Vanuatu Mission: Part 3


The next day was a Sunday, and we went back to the church in the morning for a particularly special service. 7 of the local churches were joining together to celebrate the end of the year –  some of the women had told me about it the day before, and explained what they were planning to make for lunch that day. The members of the church had dug a hue hole in the ground, filled it with rocks, spent almost a whole day chopping wood and wrapping things in banana leaves before submerging them in the earth. A service doesn’t just mean a sermon and a bit of singing to them – it’s a beautiful joining of worship, commitment and community, like nothing I’ve ever experienced before.

We arrived 15 minutes early to the service to ensure we were there in time to get a seat – but when we arrived, they were already there (and appeared to have been for some time), singing songs to prepare their hearts for worship. We didn’t have to worry about seats though – because at this special gathering, which was a once in a year event for them, they had saved us front row seats.

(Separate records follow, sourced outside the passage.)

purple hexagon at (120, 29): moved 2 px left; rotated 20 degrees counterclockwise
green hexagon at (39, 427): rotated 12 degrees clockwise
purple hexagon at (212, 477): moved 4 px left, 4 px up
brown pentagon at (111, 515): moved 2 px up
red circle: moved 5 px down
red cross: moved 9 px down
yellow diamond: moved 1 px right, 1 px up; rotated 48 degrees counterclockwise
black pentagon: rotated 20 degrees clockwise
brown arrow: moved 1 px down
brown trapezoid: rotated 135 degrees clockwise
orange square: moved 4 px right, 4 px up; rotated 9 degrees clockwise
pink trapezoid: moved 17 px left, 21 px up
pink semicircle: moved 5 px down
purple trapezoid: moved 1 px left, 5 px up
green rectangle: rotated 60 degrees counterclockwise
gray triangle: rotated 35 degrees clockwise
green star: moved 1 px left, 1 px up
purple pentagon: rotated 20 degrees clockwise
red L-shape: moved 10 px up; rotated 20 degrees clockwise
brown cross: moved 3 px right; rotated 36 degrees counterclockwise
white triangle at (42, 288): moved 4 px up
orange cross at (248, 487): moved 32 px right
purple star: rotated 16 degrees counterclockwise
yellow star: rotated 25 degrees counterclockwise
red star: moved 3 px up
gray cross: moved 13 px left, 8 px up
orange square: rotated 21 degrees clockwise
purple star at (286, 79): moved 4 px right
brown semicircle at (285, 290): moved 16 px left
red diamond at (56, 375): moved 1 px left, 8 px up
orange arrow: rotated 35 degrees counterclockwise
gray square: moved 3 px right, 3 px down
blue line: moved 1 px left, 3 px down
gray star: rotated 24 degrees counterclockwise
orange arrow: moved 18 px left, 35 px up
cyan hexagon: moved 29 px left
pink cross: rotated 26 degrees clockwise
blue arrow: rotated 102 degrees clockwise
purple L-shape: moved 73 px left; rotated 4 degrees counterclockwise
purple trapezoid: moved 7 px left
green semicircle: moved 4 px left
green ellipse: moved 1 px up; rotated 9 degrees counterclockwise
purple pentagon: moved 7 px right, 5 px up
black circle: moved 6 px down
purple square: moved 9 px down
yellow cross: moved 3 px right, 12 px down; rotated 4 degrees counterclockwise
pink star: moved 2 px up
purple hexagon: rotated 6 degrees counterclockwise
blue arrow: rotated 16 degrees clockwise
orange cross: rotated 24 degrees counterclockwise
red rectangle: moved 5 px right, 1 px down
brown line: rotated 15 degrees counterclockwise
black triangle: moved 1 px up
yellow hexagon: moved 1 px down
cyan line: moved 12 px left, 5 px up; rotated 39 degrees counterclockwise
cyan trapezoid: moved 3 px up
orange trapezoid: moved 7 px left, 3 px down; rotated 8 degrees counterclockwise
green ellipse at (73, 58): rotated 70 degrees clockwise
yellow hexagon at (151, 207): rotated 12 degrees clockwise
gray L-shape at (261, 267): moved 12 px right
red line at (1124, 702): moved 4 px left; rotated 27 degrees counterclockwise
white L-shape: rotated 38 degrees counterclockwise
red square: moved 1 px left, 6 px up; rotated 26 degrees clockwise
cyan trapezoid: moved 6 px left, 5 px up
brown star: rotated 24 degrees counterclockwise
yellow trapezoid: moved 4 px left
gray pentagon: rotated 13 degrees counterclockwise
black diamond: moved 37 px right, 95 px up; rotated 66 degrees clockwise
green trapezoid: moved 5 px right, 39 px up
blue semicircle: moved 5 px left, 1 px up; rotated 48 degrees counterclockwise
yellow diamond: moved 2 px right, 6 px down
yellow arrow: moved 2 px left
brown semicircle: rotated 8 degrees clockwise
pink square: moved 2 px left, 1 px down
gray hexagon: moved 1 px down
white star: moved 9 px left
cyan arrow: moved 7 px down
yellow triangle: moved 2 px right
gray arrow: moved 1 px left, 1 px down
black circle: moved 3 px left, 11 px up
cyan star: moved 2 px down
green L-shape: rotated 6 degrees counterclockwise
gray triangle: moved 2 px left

As if their hospitality were not enough, half way through the service I felt a cool breeze coming from behind me. I closed my eyes for a moment and just said ‘thank you’ over and over again in my head – I thought it was coming from the door at the back of the church. The weather that day was – in search of a better term – ‘insane’. It was hot, humid and extremely uncomfortable, and the breeze was amazing. But after a while, I noticed that it wasn’t a breeze. The girls we had met the day before were sitting behind us, eyes and mouths wide with smiles as they servant heartedly fanned us with leaves they had collected, sweat dripping down their beautiful faces as they gave up their own comfort to love us. It’s one of the most outwardly sacrificial and loving gestures I’ve ever experienced, and it blew me away. It still blows me away writing about it weeks later. As cliche as it sounds, I won’t ever forget that moment.

During lunch (which was incredible), we befriended some little ‘pikininis’ (children). They were so shy at first, but I couldn’t help myself… I had to figure out a way to talk to them. I found that the only way I could get them to trust me enough was to ask them their names and introduce myself – it seemed that I wasn’t a stranger after they knew my name. I asked one little girl , “what is your name?” She looked confused, so I said it again in Bislama that I’d learned the day before – “name blong yu?” She replied, and I told her my name and we were friends. She didn’t seem to speak any English, so we played hand games and laughed at our mistakes. After an hour we had about fifteen children playing duck duck goose and decided to change games. It wasn’t until I suggested Simon Says and then said out loud, ‘oh that won’t work. We won’t understand each other’, that the little girl I had met first piped up and said, ‘ha! Do you think we don’t understand you?’. They completely had me on.

One of the things I loved about the seminars that we did was how much I learned from our team. Even though we were talking to the people from Vanuatu, it was a blessing learning from people who have more experience than me, or different perspectives to me. I’ve taken so much from what people said there – down to how to write talks better, or how to better love my youth kids – it’s amazing what God can do when he opens your heart and mind to what He wants you to know.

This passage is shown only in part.